Natural language search across indexed video content with direct jump-to-moment navigation and multilingual retrieval.

Semantic Video Search Generic Use Case (Cross-Cutting Use Case)

This use case shows how the GAIK toolkit enables natural language search across a library of recorded video content — letting users describe what they are looking for in plain language and jump directly to the relevant moment in the video, rather than scrubbing through recordings manually.

Business layer – use case specification

At the business layer, the use case targets organisations that accumulate recorded videos — lectures, webinars, training sessions, procedure demonstrations — and struggle to make that knowledge accessible for search and reuse. Video content is difficult to search because knowledge is locked inside spoken words rather than indexed text. Users cannot find specific moments, topics are duplicated across recordings, and cross-language access is especially difficult. The solution indexes video transcripts as searchable segments and enables semantic, keyword, and hybrid search with precise timestamp retrieval.

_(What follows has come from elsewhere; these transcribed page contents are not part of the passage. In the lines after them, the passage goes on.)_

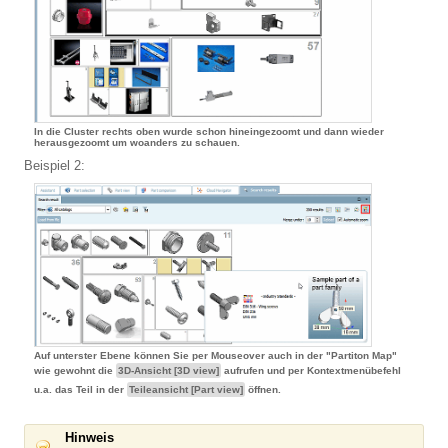
In die Cluster rechts oben wurde schon hineingezoomt und dann wieder
herausgezoomt um woanders zu schauen.
Beispiel 2:
Auf unterster Ebene können Sie per Mouseover auch in der "Partiton Map"
wie gewohnt die
3D-Ansicht [3D view]
aufrufen und per Kontextmenübefehl
u.a. das Teil in der
Teileansicht [Part view]
öffnen.
Hinweis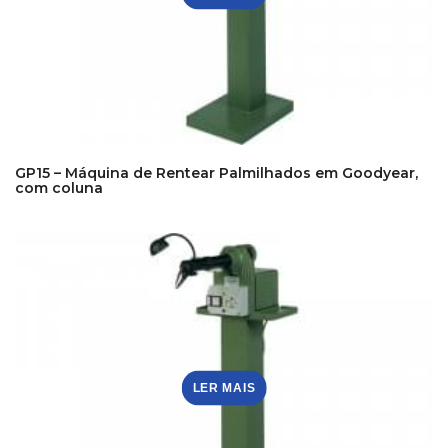
GP15 – Máquina de Rentear Palmilhados em Goodyear,
com coluna
LER MAIS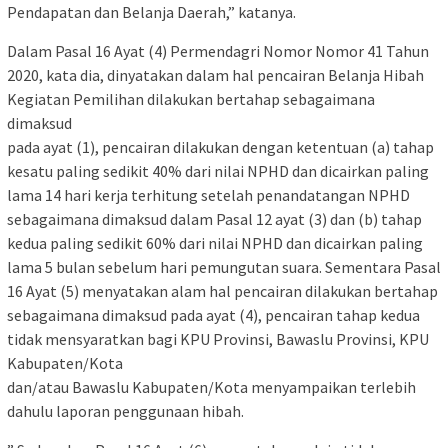
Pendapatan dan Belanja Daerah,” katanya.
Dalam Pasal 16 Ayat (4) Permendagri Nomor Nomor 41 Tahun
2020, kata dia, dinyatakan dalam hal pencairan Belanja Hibah
Kegiatan Pemilihan dilakukan bertahap sebagaimana
dimaksud
pada ayat (1), pencairan dilakukan dengan ketentuan (a) tahap
kesatu paling sedikit 40% dari nilai NPHD dan dicairkan paling
lama 14 hari kerja terhitung setelah penandatangan NPHD
sebagaimana dimaksud dalam Pasal 12 ayat (3) dan (b) tahap
kedua paling sedikit 60% dari nilai NPHD dan dicairkan paling
lama 5 bulan sebelum hari pemungutan suara. Sementara Pasal
16 Ayat (5) menyatakan alam hal pencairan dilakukan bertahap
sebagaimana dimaksud pada ayat (4), pencairan tahap kedua
tidak mensyaratkan bagi KPU Provinsi, Bawaslu Provinsi, KPU
Kabupaten/Kota
dan/atau Bawaslu Kabupaten/Kota menyampaikan terlebih
dahulu laporan penggunaan hibah.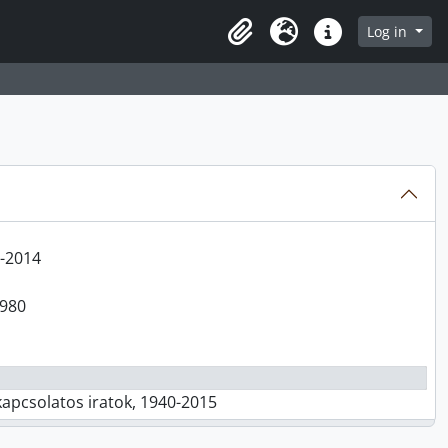
Log in
Clipboard
Language
Quick links
90
5-2014
1980
kapcsolatos iratok, 1940-2015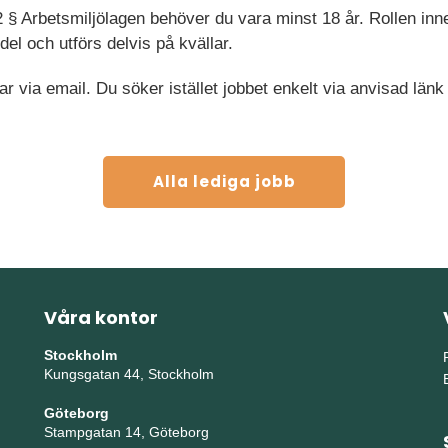
2 § Arbetsmiljölagen behöver du vara minst 18 år. Rollen in
el och utförs delvis på kvällar.
ar via email. Du söker istället jobbet enkelt via anvisad länk
Alla lediga jobb
Våra kontor
Stockholm
Kungsgatan 44, Stockholm
Göteborg
Stampgatan 14, Göteborg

Concrete example fragments reflected in the use case design include:

A growing library of recorded videos covering specialised topics that users need to find efficiently
Users want to search by concept or question, not by keyword alone, and jump directly to the relevant moment
Videos are recorded in one language but users may search in another language
Existing subtitle files or transcription output can be ingested without re-processing the video
Success is defined as faster discovery of relevant content, reduced duplication of effort, and access to video knowledge as easily as document knowledge

The canvas clarifies the purpose of the solution, the main users (educators, students, content managers, researchers, and platform administrators), and the expected outcomes.

Reference GenAI Product Canvas for Semantic Video Search — Download (video-search-canvas.png)

Strategy layer – value evaluation and monitoring

At the strategy layer, the value evaluation model applies the Value Evaluation Framework to this generic use case and makes value assumptions explicit.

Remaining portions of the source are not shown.